*** Supplied data ***
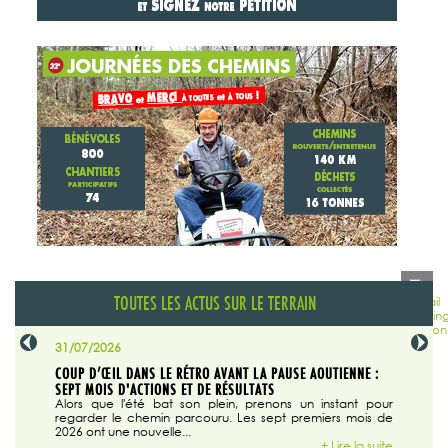
TOUTES LES ACTUS SUR LE TERRAIN
31/07/2026
29/07/20
SABLE
COUP D’ŒIL DANS LE RÉTRO AVANT LA PAUSE AOUTIENNE :
LA TRIBU
SEPT MOIS D'ACTIONS ET DE RÉSULTATS
Dans "En
tribune d
 du grand
Alors que l'été bat son plein, prenons un instant pour
regarder le chemin parcouru. Les sept premiers mois de
ire la suite
2026 ont une nouvelle...
+ Lire la suite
*** End of Supplied data ***
● Activity: Set down the entries again without change. Leave the pictures out.

● Solved exercise:
TOUTES LES ACTUS SUR LE TERRAIN
31/07/2026
29/07/20
SABLE
COUP D’ŒIL DANS LE RÉTRO AVANT LA PAUSE AOUTIENNE :
LA TRIBU
SEPT MOIS D'ACTIONS ET DE RÉSULTATS
Dans "En
tribune d
 du grand
Alors que l'été bat son plein, prenons un instant pour
regarder le chemin parcouru. Les sept premiers mois de
ire la suite
2026 ont une nouvelle...
+ Lire la suite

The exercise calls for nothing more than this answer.